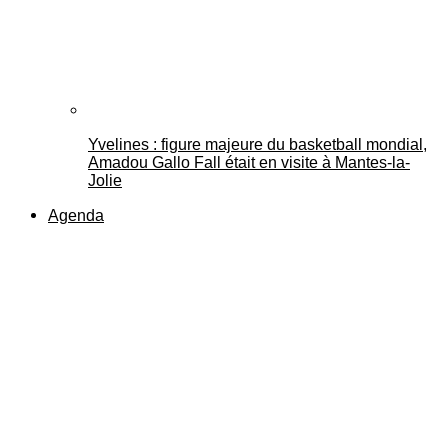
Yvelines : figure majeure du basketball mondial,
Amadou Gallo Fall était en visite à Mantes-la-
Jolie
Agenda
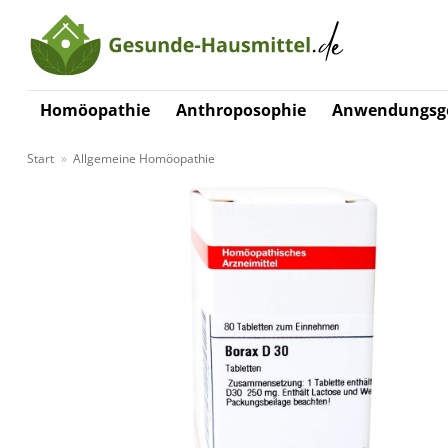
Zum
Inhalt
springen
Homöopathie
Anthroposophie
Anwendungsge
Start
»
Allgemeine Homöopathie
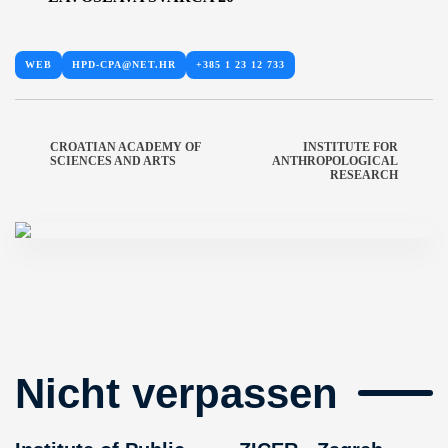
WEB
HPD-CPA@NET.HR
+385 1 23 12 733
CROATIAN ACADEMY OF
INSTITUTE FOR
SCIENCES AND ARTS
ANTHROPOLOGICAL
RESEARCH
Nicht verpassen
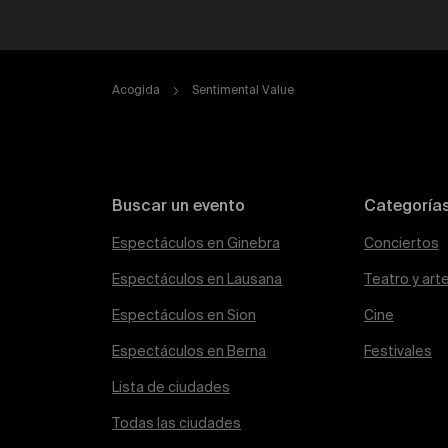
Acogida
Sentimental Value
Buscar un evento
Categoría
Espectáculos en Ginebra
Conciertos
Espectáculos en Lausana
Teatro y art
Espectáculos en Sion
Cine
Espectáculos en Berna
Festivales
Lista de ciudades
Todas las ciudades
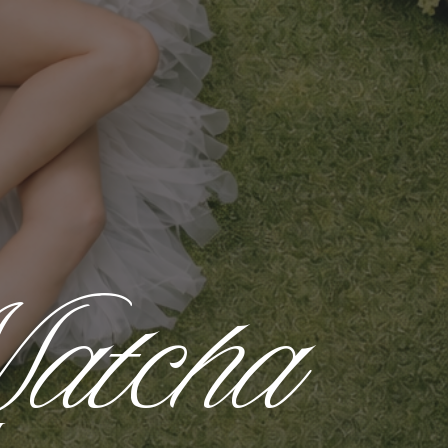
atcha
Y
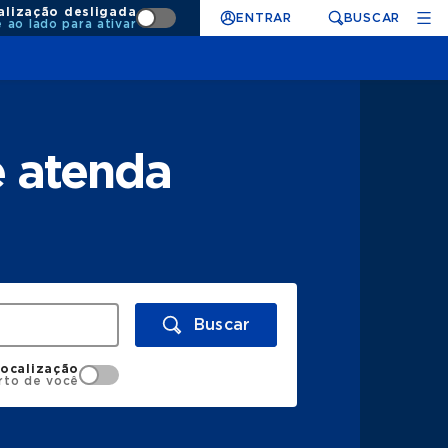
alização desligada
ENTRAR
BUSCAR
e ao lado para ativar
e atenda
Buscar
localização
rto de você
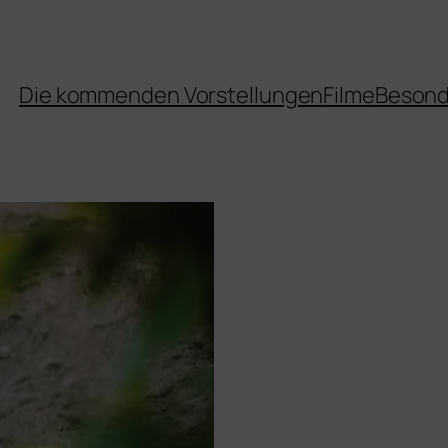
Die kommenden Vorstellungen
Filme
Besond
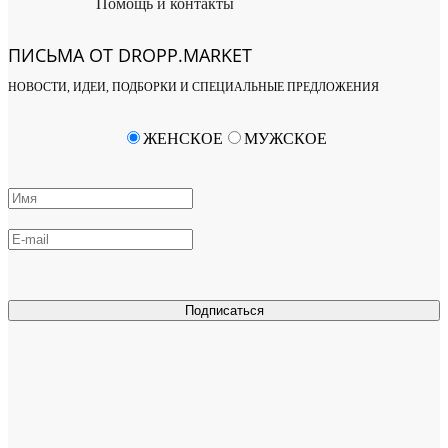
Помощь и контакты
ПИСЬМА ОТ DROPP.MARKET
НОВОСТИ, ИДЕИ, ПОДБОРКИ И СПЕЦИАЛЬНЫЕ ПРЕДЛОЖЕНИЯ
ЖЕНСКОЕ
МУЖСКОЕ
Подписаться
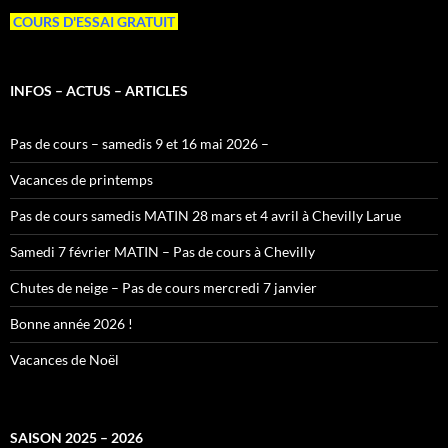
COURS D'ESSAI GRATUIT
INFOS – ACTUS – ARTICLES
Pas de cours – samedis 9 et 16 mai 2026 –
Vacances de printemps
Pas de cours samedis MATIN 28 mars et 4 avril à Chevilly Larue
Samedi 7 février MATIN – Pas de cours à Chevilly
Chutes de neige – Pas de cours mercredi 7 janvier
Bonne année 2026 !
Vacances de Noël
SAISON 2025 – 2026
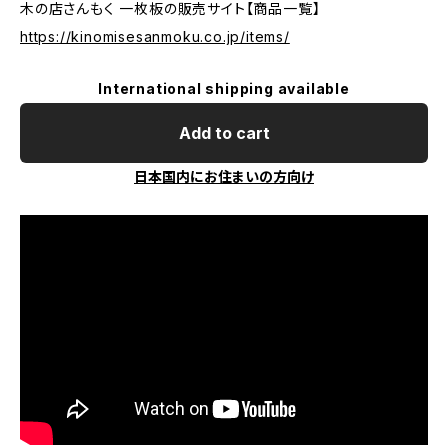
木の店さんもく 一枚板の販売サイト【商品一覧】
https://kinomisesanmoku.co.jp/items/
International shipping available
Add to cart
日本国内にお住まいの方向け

══════════

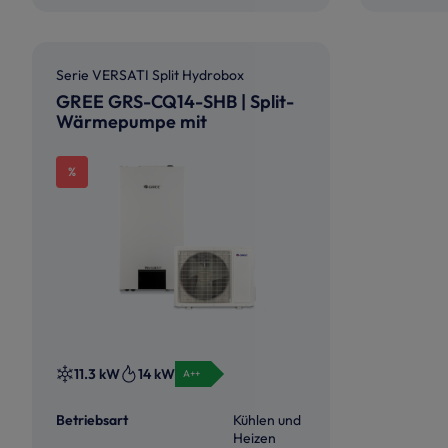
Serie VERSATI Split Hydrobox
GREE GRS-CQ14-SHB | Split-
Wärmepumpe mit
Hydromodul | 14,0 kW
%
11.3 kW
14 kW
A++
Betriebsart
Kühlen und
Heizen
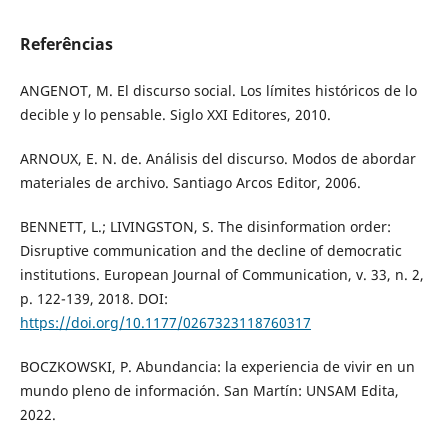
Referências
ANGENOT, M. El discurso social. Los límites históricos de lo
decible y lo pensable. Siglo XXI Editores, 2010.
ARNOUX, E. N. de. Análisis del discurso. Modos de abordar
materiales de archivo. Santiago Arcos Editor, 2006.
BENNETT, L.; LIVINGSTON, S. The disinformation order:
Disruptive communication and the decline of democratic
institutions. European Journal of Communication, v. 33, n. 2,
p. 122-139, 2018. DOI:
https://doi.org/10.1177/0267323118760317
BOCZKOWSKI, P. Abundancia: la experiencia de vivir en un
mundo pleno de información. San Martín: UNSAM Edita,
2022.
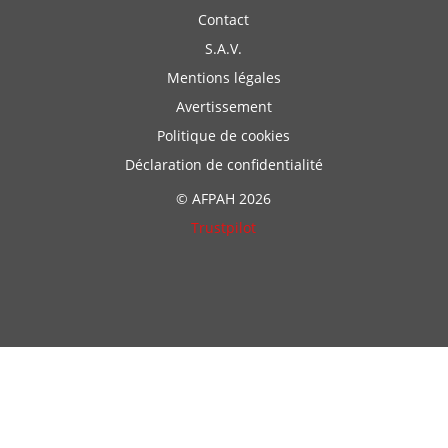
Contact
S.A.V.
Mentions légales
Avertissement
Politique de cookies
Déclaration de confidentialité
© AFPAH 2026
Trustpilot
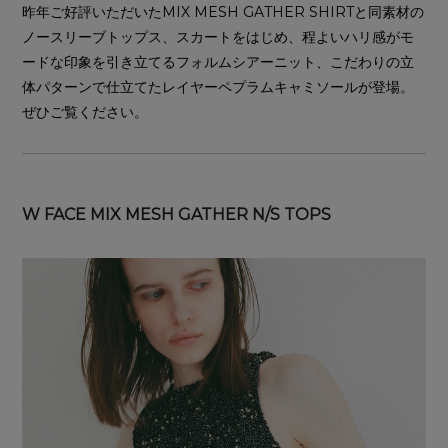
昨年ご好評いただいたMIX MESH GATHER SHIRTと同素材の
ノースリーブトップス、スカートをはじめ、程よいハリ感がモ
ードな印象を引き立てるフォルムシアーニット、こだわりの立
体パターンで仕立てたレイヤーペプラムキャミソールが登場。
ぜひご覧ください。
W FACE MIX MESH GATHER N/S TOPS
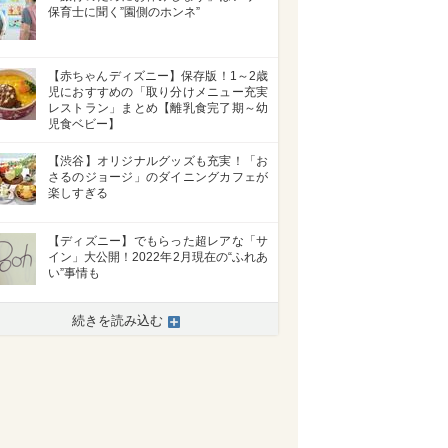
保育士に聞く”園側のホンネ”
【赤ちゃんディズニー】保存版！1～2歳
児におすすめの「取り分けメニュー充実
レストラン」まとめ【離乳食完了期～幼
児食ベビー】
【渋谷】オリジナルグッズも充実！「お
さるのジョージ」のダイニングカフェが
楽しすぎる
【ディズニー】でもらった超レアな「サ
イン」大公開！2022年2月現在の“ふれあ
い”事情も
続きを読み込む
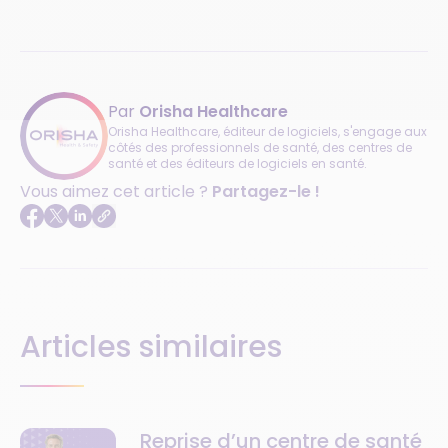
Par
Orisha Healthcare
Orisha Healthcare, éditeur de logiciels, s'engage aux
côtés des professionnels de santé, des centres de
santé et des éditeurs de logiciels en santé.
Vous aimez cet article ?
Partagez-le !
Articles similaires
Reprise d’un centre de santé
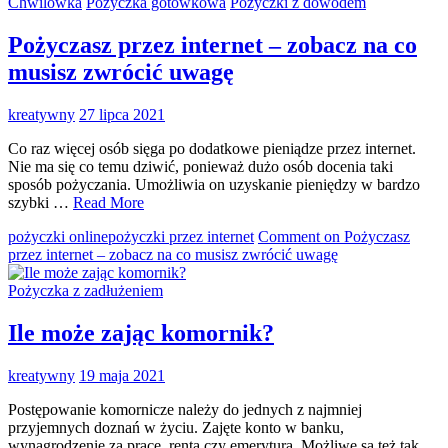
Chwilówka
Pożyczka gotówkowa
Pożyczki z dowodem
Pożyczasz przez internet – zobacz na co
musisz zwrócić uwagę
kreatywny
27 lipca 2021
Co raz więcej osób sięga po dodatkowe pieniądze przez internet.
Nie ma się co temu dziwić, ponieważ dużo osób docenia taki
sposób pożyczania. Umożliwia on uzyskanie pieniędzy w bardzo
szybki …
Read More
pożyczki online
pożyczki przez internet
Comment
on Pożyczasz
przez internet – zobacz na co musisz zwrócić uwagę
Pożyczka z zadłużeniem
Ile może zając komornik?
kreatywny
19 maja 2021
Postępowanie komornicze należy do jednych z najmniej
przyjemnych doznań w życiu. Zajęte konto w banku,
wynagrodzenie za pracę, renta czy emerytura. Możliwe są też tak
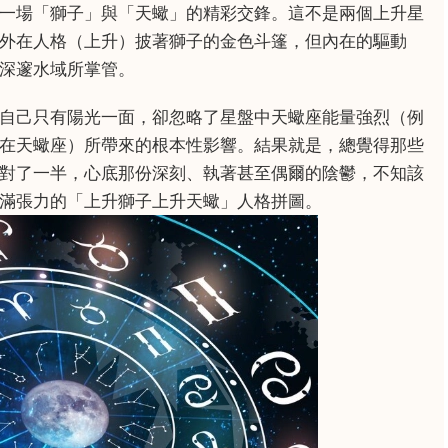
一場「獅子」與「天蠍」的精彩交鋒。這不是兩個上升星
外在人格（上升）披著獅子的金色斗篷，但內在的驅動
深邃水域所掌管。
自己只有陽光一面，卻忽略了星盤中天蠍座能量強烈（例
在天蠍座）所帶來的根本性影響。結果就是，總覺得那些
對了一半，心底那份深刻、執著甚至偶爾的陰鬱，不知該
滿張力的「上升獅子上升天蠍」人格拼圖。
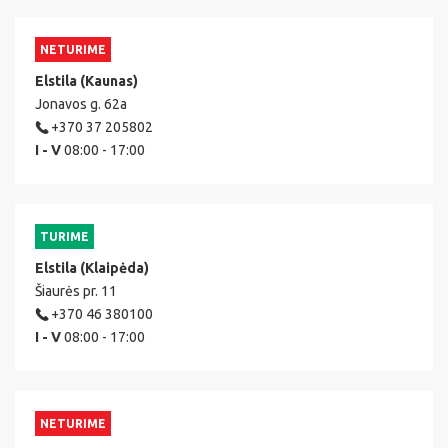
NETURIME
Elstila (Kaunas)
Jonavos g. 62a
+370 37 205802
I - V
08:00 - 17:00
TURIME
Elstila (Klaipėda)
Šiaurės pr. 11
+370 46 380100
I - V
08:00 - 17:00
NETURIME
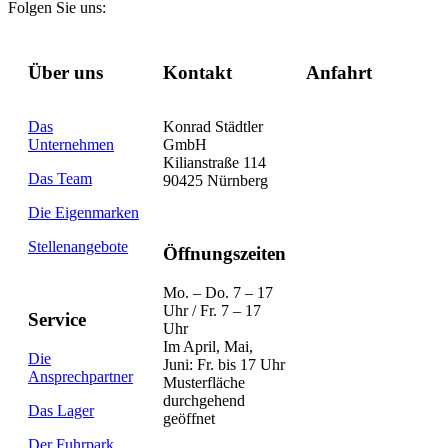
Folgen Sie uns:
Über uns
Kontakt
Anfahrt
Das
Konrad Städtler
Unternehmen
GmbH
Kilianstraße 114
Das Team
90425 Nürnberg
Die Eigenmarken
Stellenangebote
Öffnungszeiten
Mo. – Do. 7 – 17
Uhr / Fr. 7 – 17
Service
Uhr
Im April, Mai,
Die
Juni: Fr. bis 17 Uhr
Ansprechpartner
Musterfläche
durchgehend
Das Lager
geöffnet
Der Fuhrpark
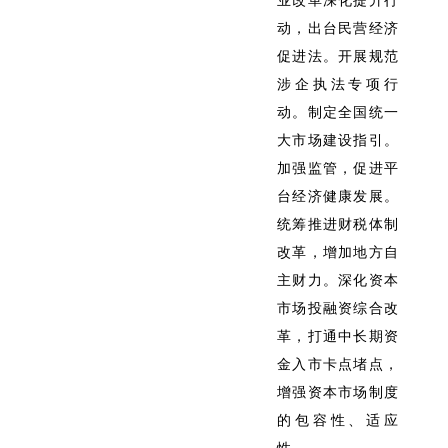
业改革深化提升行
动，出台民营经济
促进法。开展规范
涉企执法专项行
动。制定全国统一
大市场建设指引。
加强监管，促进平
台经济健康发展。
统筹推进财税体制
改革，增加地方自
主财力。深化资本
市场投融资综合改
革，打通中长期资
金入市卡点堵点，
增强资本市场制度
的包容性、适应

══════════

- [Problem details]: Pull out every line of the entries that includes the word "santé".

- [Expected answer]:
côtés des professionnels de santé, des centres de
santé et des éditeurs de logiciels en santé.
Reprise d’un centre de santé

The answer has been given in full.